The most well-known use case for OCR is converting printed paper documents into machine-readable text documents. After a scanned paper document goes through OCR processing, the text of the document can be edited with a word processor such as Microsoft Word or Google Docs. Multiple use cases can accelerate workloads in many industries, including education, finance, healthcare, logistics and transportation, processing and retrieving loan documents, patient records, insurance forms, labels, invoices and receipts.
OCR is often used as a hidden technology, powering many well-known systems and services in our daily lives. Important, but less-known, use cases for OCR technology include data-entry automation, assisting blind and visually impaired persons and indexing documents for search engines, such as passports, license plates, invoices, bank statements, check processing and transcription, business cards and automatic number plate recognition.

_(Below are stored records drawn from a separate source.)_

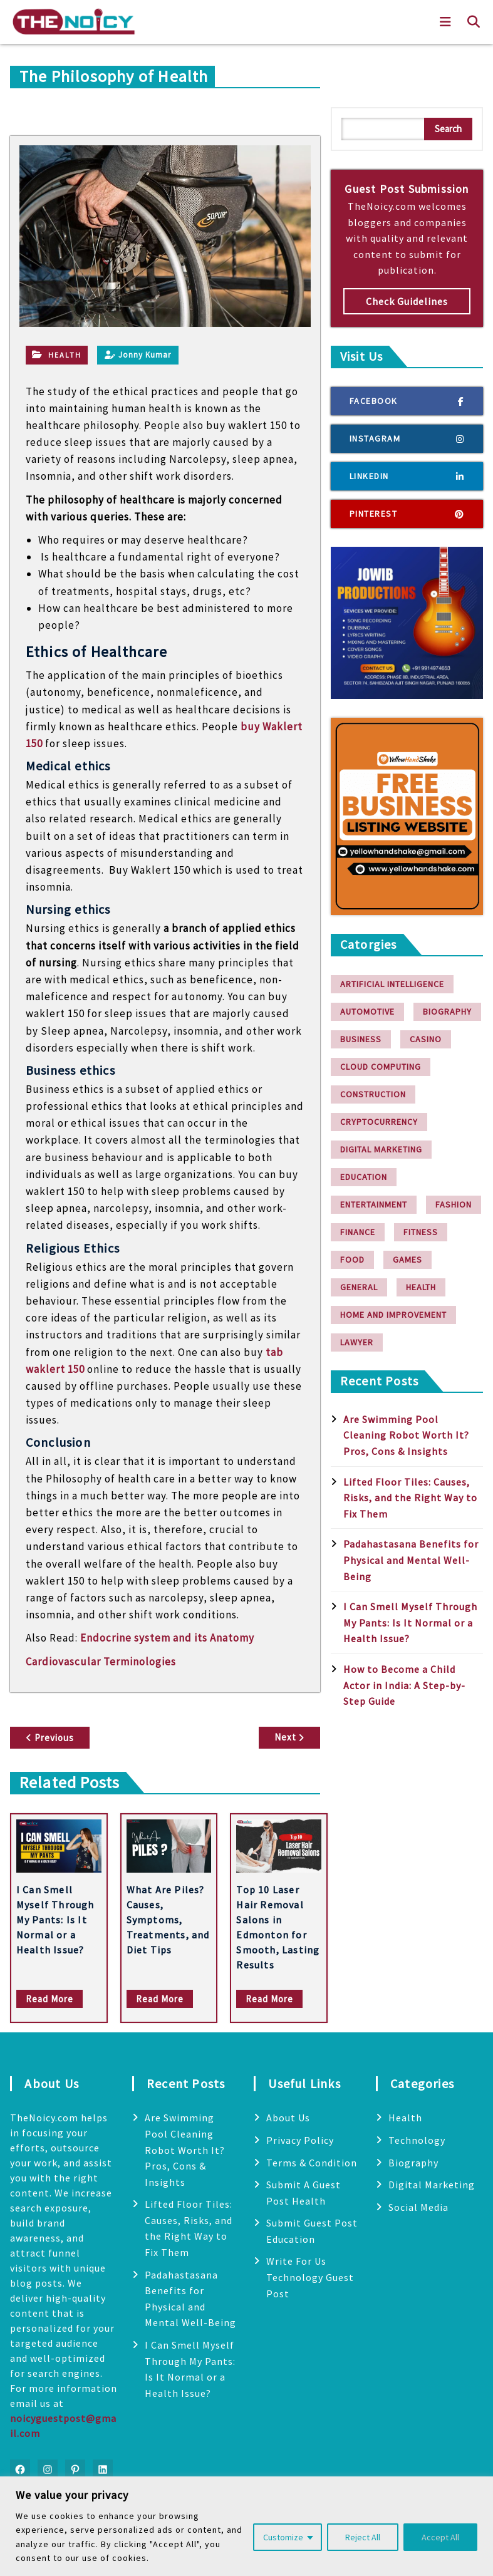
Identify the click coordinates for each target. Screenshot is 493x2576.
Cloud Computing (380, 1066)
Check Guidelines (407, 301)
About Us (288, 2117)
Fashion (453, 1204)
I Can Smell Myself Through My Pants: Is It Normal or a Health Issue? (55, 1919)
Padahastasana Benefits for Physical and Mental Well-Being (411, 1560)
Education (363, 1176)
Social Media (418, 2207)
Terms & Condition (311, 2162)
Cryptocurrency (379, 1121)
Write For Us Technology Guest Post (310, 2277)
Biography (447, 1011)
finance (357, 1232)
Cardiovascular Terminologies (101, 1661)
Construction (373, 1094)
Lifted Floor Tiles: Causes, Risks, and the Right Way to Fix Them (410, 1498)
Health (64, 355)
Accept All (440, 2537)
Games (407, 1259)
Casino (426, 1039)
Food (352, 1259)
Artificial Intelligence (392, 984)
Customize (283, 2537)
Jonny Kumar (138, 354)
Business (360, 1039)
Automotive (367, 1011)
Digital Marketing (381, 1149)
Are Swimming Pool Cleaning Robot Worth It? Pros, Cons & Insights (406, 1435)
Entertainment (373, 1204)
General (359, 1287)
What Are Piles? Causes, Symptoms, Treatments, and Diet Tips (168, 1919)
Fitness (420, 1232)
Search (448, 129)
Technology (416, 2140)
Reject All (362, 2537)
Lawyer (356, 1342)
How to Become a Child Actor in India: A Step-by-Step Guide (404, 1685)
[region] (246, 2526)
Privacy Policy (300, 2140)
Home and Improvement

OCR enables the optimization of big-data modeling by converting paper and scanned image documents into machine-readable, searchable PDF files. Processing and retrieving valuable information requires first applying OCR in documents where text layers are not already present.
With OCR text recognition, scanned documents can be integrated into a big-data system that is then able to read client data from bank statements, contracts and other important printed documents. Instead of having employees examine countless image documents and manually feed inputs into an automated big-data processing workflow, organizations can use OCR to automate that process at the input stage of data mining. OCR software can extract text seen in pictures, save the text file and support multiple formats, including jpg, jpeg, png, bmp, tiff and pdf.